Soon your rehearsal dinner is gonna look like this.

Soon your rehearsal dinner is gonna look like this.

Dear Uncommon Courtesy,

For the rehearsal dinner the night before our wedding, we are planning inviting all our out-of-town guests. However, I have a large group of friends who I met while we all lived in the wedding location. Some of these friends have since moved away from the wedding location while some still live there. Is it okay to only invite the ones who now live out of town to the rehearsal and exclude the ones who still live in town, though they are part of the same set of friends?

Sincerely,

Not Wanting to Exclude

Official Etiquette

Officially, you don’t HAVE to have a rehearsal dinner and even if you do, traditionally you only have to invite your bridal party and immediate family. It is a nice gesture to invite out of town guests and it’s fine to draw clear lines if you can’t afford to host everyone.

Our Take

Jaya: My idea is that everyone can understand setting a hard line between people who had to travel and people in town. This isn’t a “we liked these 5 people more so we invited them” situation.

Victoria: Exactly. Although, I will bring up the point that if we are talking about 10 people out of town and 1 person in town….maybe at that point just bite the bullet and invite all of them. But if its a fairly even split, then yeah, people will understand. I am interested to know when this whole “invite the out of town people” thing started. And at what point it gets ridiculous. Like if 3/4 of your wedding list is at the rehearsal dinner….

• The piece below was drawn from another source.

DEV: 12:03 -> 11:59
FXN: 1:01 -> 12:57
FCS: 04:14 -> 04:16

Jaya: Yeahhhh, I mean, I think it has decent intentions. If people have traveled you want to make them feel welcome.

Victoria: Totally!

Jaya: And then I think it went to “all out of town family” which again, reasonable. And then all out of town everyone.

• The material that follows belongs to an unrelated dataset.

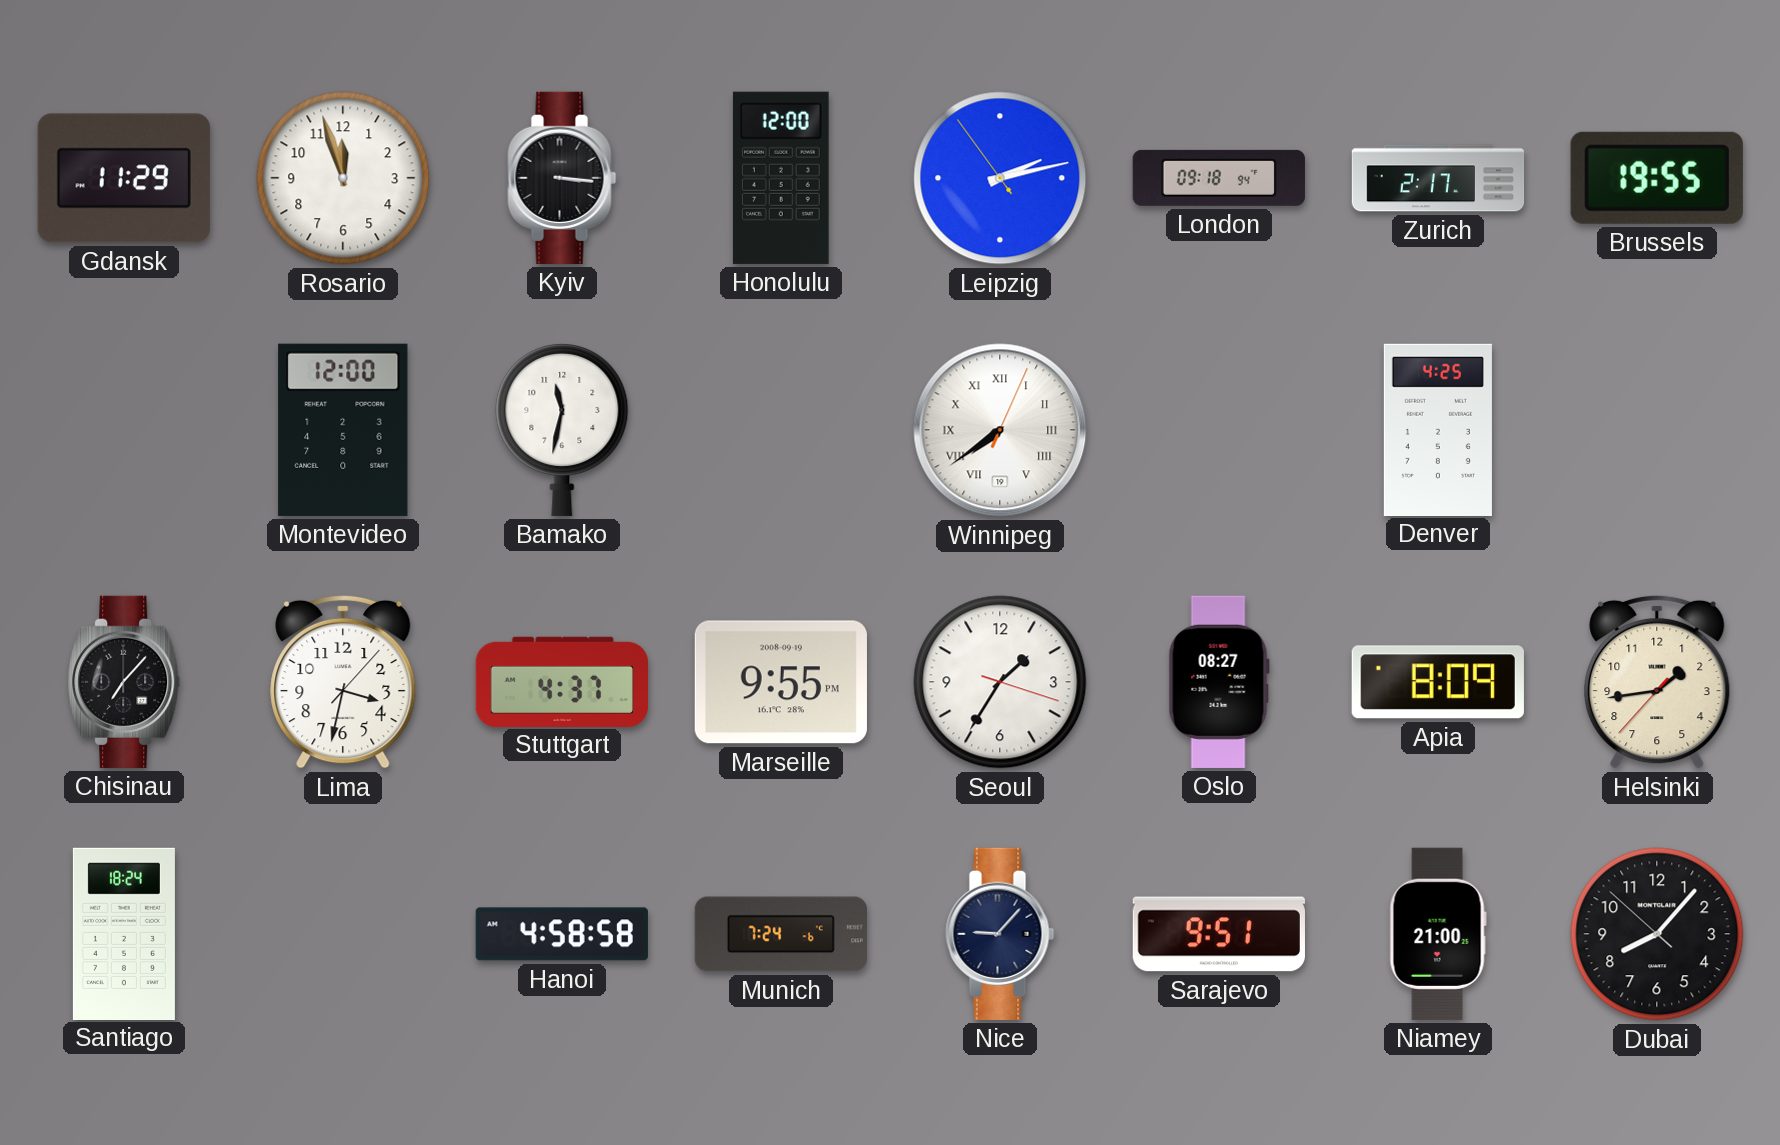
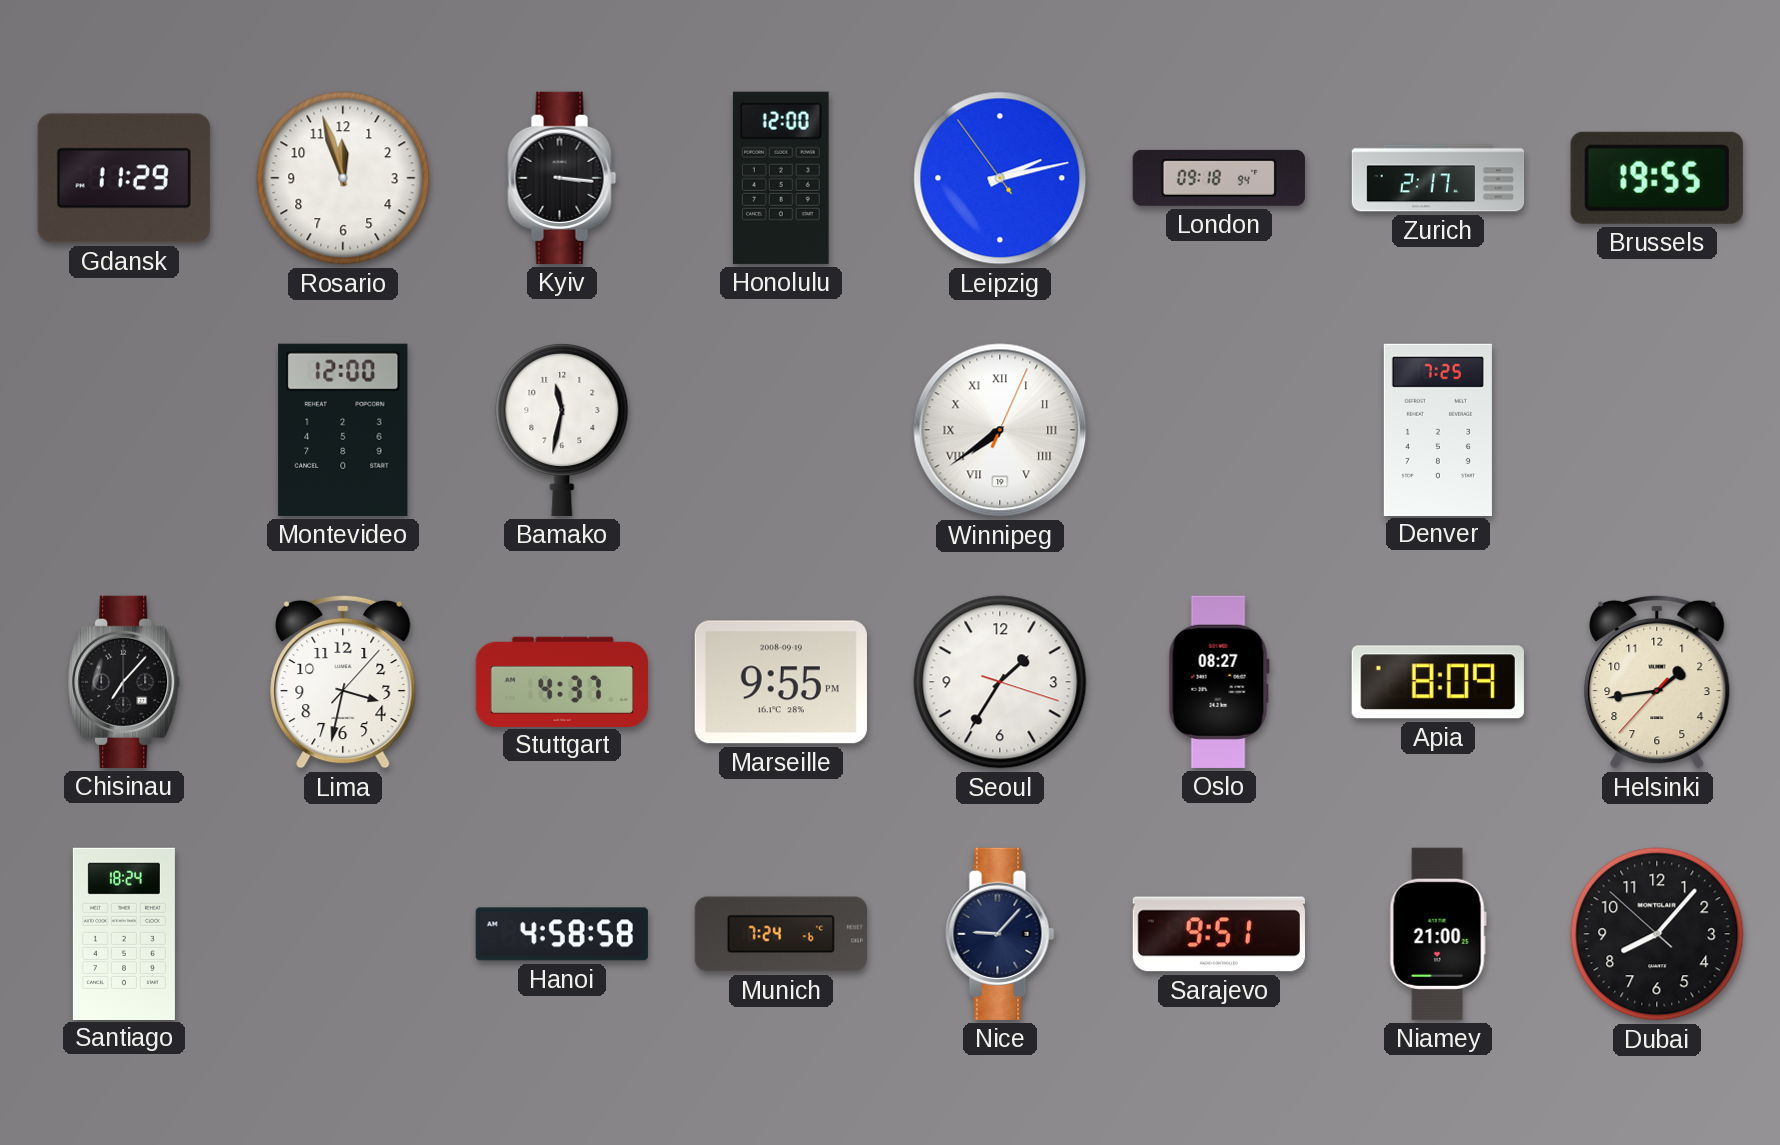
Denver: 4:25 -> 7:25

Victoria: Haha yeah, I think so. My cousin got married in…..like 2008? And did not invite out of town family to the rehearsal and we were fine. I think maybe we arrived the morning of the wedding anyway. We will see if that holds true at our next family wedding this fall.

Jaya: Yeah, I also think it depends on where it is. Like, if you’re getting married in the middle of nowhere and there’s nothing to do, it’s nice to offer a fun dinner instead of your guests sitting around ordering room service in your weird suburban home town.

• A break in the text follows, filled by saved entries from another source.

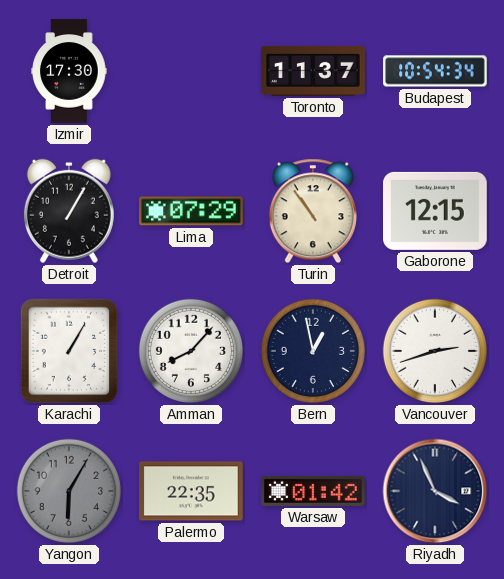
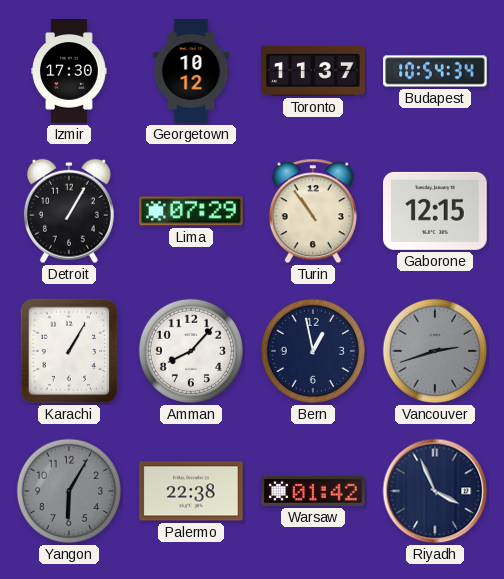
Georgetown: none -> 10:12
Vancouver dial: white -> grey
Palermo: 22:35 -> 22:38
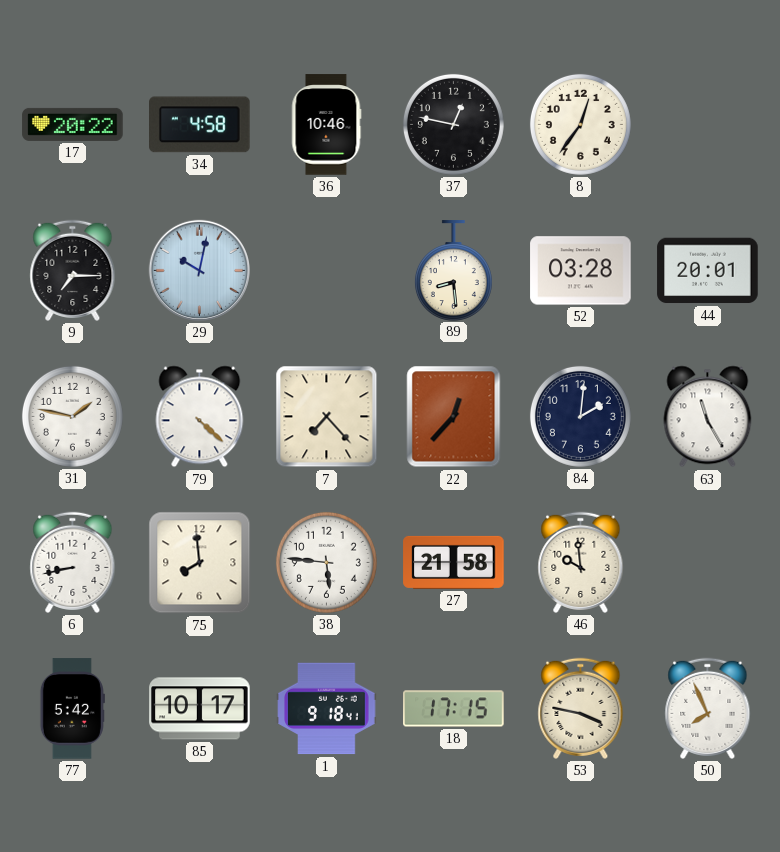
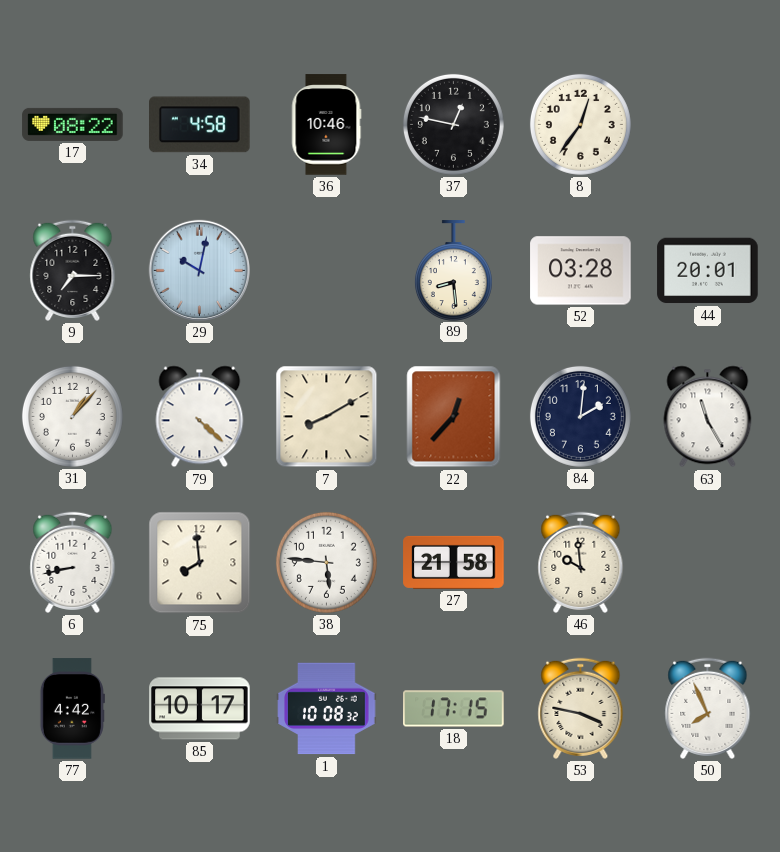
17: 20:22 -> 08:22
31: 1:47 -> 1:07
7: 7:23 -> 8:10
77: 5:42 -> 4:42
1: 9:18 -> 10:08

Victoria: Yesss!!! That’s a very good point.

Jaya: But sometimes I’ve gone to weddings in fun destination places and it’s like, quit it with the events, I want to explore! That’s a sad thing to measure, though. “Is your wedding destination boring as hell? If so, entertain people.”

Victoria: HAHAHA. I mean, you could just be practical about it….like, okay, our hotels are actually miles from any food and people didn’t bring cars, so let’s entertain them vs. we are downtown in a big, cultural city, people will be fine.

Jaya: Right.

Victoria: Or like, we decided to make everyone camp in the middle of the woods for four days so we are providing ALL the meals.